Mouse genomic DNA was isolated from embryonic brain and PCR was carried out using DCX promoter-specific primers (sense: 5′-CTTTTGTCTCTCTCAGCCTC-3′; antisense: 5′-AGAAAAGGGTGGAGATAAGG-3′), which were designed on the basis of the GeneBank data base sequence (access number: AY590498). The herpes simplex virus thymidine kinase (HSV-TK) gene was excised with BamHI from pBS mcs1mCMVTKpA vector (a gift from Lisa Ellerby, Buck Institute for Age Research) and cloned in a plasmid containing the DCX promoter. The pDCX-TK transgenic vector, which was verified by sequencing, was injected into CD1 embryos in the Buck Institute Transgenic Core. Identification and characterization of transgenic mouse lines was performed by PCR using HSV-TK-specific primers (HSVTK-1, 5′-CCACCACGCAACTGCTGGTG-3′; HSVTK-2, 5′-CGAGGCGGTGTTGTGTGGTGT-3′). Western blots on lysates from F1 and F2 transgenic animals showed that TK protein was detected in the neurogenic regions (SVZ and SGZ) of three out of the seven founder lines obtained. Transgenic pDCX-TK mice were viable, fertile, and normal in size, and did not show any gross physical or behavioral abnormalities. To deplete DCX-positive cells in the brain, GCV (ganciclovir) (Roche, Nutley, NJ, USA) was diluted in a sterile physiologic saline solution and administered intraperitoneally at a rate of 50 mg/kg per day for 14 days.

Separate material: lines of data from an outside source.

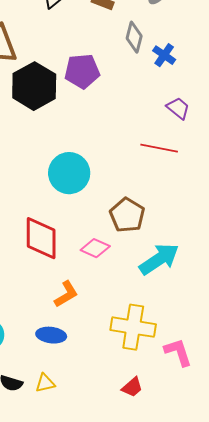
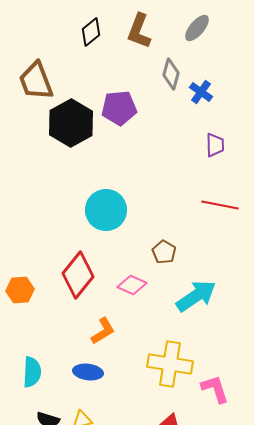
purple trapezoid: (178, 108) -> (215, 145), turned 50
red line: (159, 148) -> (220, 205), moved
brown pentagon: (127, 215) -> (164, 252), size x0.7
red diamond: (41, 238) -> (78, 275), turned 39

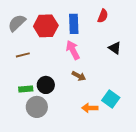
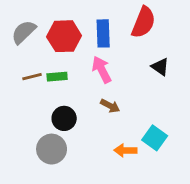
red semicircle: (103, 16) -> (143, 22), size x1.6
green rectangle: (26, 89) -> (57, 77), moved

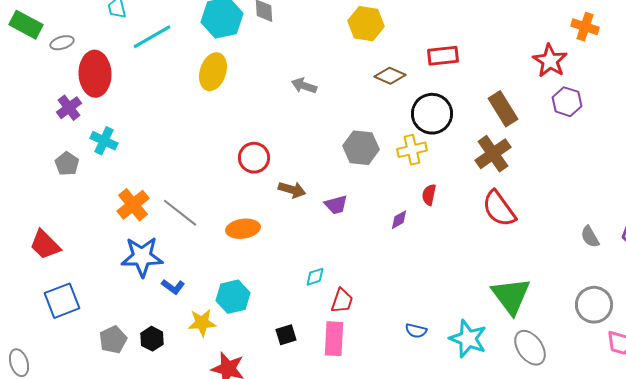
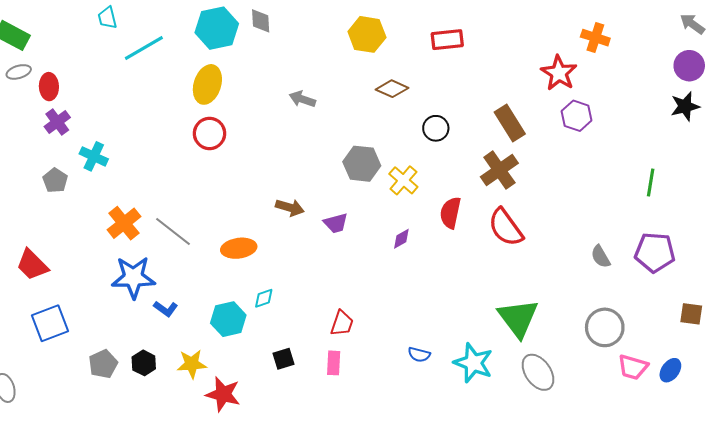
gray ellipse: (62, 43) -> (19, 72), moved
red rectangle: (443, 56) -> (447, 40), moved
red ellipse: (95, 74) -> (49, 87), moved, size x0.6
black circle: (432, 114) -> (436, 128), size x0.6
yellow cross: (412, 150) -> (403, 180), moved, turned -36
red circle: (254, 158) -> (210, 133), moved
red semicircle: (429, 195) -> (450, 213), moved, size x1.4
cyan diamond: (315, 277) -> (264, 298), moved
yellow star: (202, 323) -> (192, 364), moved
pink rectangle: (334, 339) -> (334, 363), size x0.7

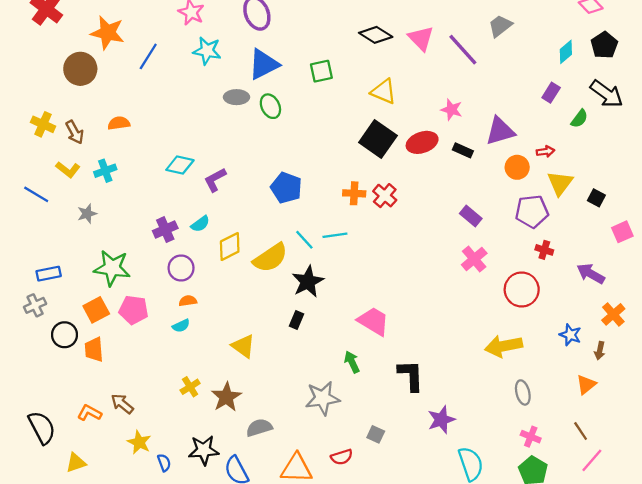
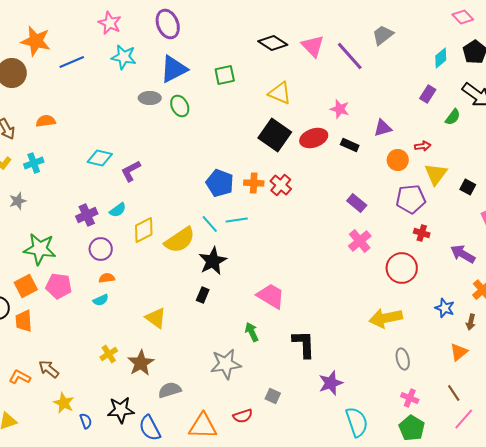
blue line: (148, 56) -> (72, 62), turned 35
purple triangle: (500, 131) -> (383, 128), size x0.7
blue pentagon: (286, 188) -> (220, 183), moved

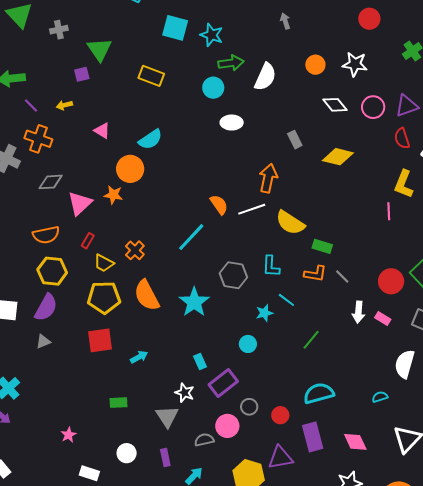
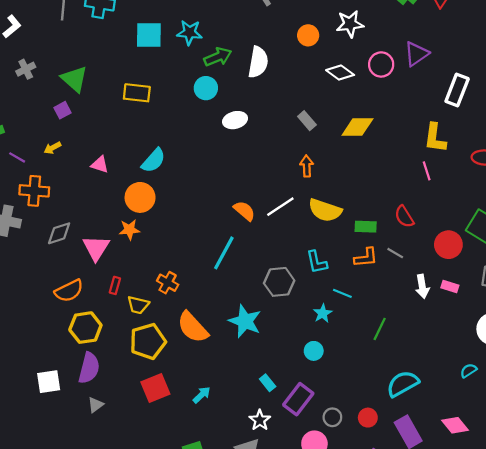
red semicircle: (402, 138) -> (404, 217), moved
orange arrow: (268, 178) -> (307, 166), moved, size x0.7
white star: (185, 393) -> (260, 420), turned 30

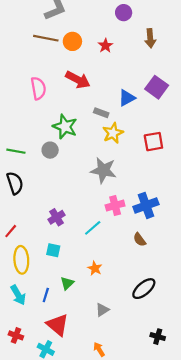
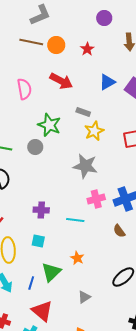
blue triangle: (127, 98) -> (107, 82), moved
purple cross: (56, 217) -> (41, 210), turned 35
cyan line: (93, 228) -> (75, 220), turned 48
green triangle: (67, 283) -> (51, 272), size x1.5

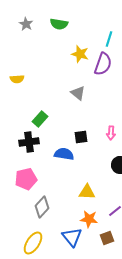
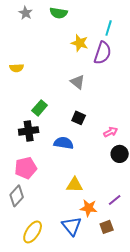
pink arrow: (111, 133) -> (111, 132), moved, turned -120
black square: (81, 137) -> (79, 118), moved, turned 32
yellow triangle: (87, 192) -> (75, 185), moved
gray diamond: (42, 207) -> (17, 196), moved

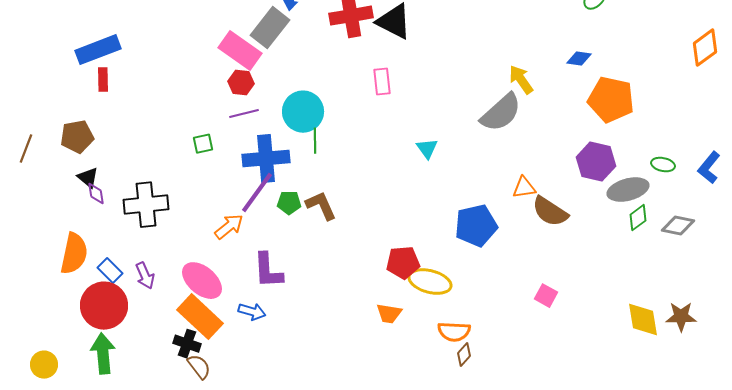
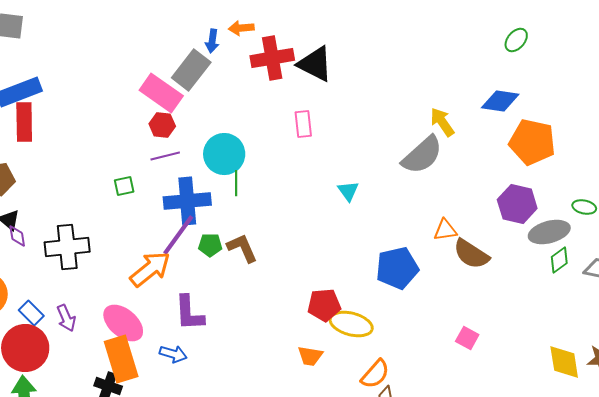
blue diamond: (579, 59) -> (500, 101), size x1.5
red rectangle: (103, 80) -> (24, 122), size x1.6
orange arrow: (229, 227) -> (150, 269), size x1.4
orange rectangle: (200, 317) -> (121, 359), turned 30
orange semicircle: (454, 332) -> (375, 374), turned -52

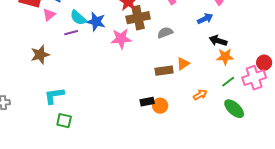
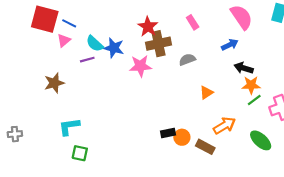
brown rectangle: (164, 71) -> (205, 147), moved, turned 36
green line: (228, 82) -> (254, 100), moved
orange arrow: (200, 95) -> (224, 126), size x1.5

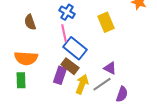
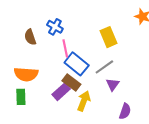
blue cross: (67, 12) -> (55, 27), moved
purple triangle: (110, 68) -> (113, 85), turned 40
purple rectangle: (60, 75) -> (61, 92), turned 30
gray line: (102, 84) -> (104, 67), moved

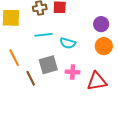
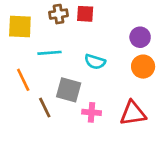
cyan line: (43, 35) -> (50, 53), moved
gray square: (48, 65) -> (69, 90), turned 30
pink cross: (73, 72) -> (92, 112), moved

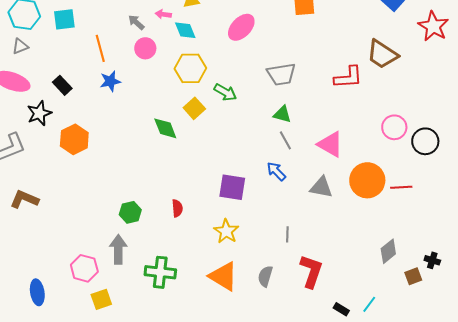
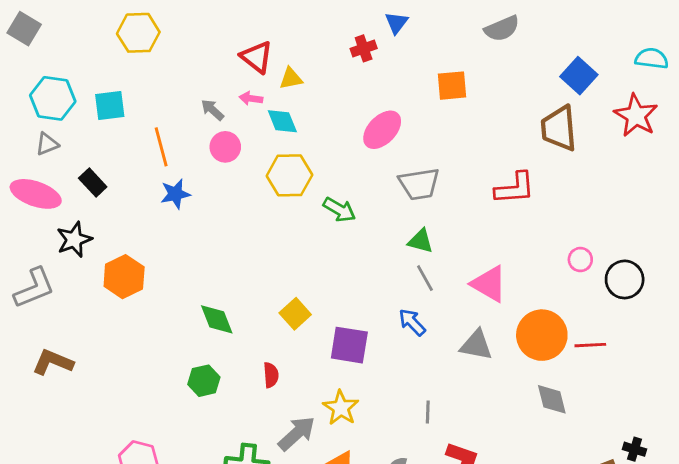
pink ellipse: (241, 27) -> (382, 130), moved
brown trapezoid: (382, 54) -> (559, 128), moved, turned 52
black rectangle: (62, 85) -> (93, 183), moved
yellow square: (194, 108) -> (295, 314), moved
pink circle: (394, 127) -> (580, 260), size x0.7
green diamond: (165, 128) -> (217, 319), moved
gray arrow: (118, 249) -> (297, 433), moved, turned 48
gray diamond: (388, 251) -> (552, 399), moved, turned -65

Rat brains embedded in paraffin were cut into 6-μm-thick sections, which were deparaffinized with xylene and rehydrated with ethanol, followed by antigen retrieval using the antigen unmasking solution (Vector Laboratories, Burlingame, CA, USA) according to the manufacturer's instructions. To detect BrdU-labeled cells in brain sections, sections were incubated in methanol at –20°C for 10 mins and in 2 mol/L of HCl at 37°C for 50 mins, and rinsed in 0.1 mol/L of boric acid (pH 8.5). Endogenous peroxidase activity was blocked by incubation for 30 mins at room temperature in 1% H2O2. After several washes with PBS, the sections were incubated in blocking solution (2% goat serum, 0.1% Triton X-100, and 1% bovine serum albumin in PBS) for 1 h at room temperature. Primary antibodies used were (1) goat polyclonal anti-Notch1 (Santa Cruz Biotechnology, Santa Cruz, CA; 1:100); (2) rabbit polyclonal anti-NICD (Abcam, Cambridge, MA, USA; 1:500); (3) goat polyclonal anti-Jagged1 (Santa Cruz Biotechnology; 1:100); (4) rabbit polyclonal anti-Hes-1 (Chemicon, Temecula, CA, USA; 1:500); (5) goat polyclonal anti-DCX (Santa Cruz Biotechnology; 1:100); (6) mouse monoclonal anti-BrdU (Roche; 2 g/mL); and (7) rabbit polyclonal anti-Tuj1 (βIII tubulin; Covance, Princeton, NJ, USA; 1:600). Primary antibodies were added in the blocking buffer and incubated overnight with sections at 4 °C. Sections were then washed with PBS and incubated for 1 h at room temperature with biotinylated goat anti-rabbit or anti-goat antibody (1:200) (for polyclonal antibodies) or biotinylated horse anti-mouse antibody (1:200) (for monoclonal antibodies). Avidin–biotin complex (Vector Elite; Vector Laboratories) and a diaminobenzidine or nickel solution (Vector Laboratories) were used to obtain a visible reaction product. Controls included preabsorption and coincubation of the antibodies with the corresponding antigens. Sections were dehydrated, sealed, and coverslipped. A Nikon microscope and a Nikon digital color camera (DXM1200F; Nikon, Melville, NY, USA) were used to examine and photograph the slides, respectively.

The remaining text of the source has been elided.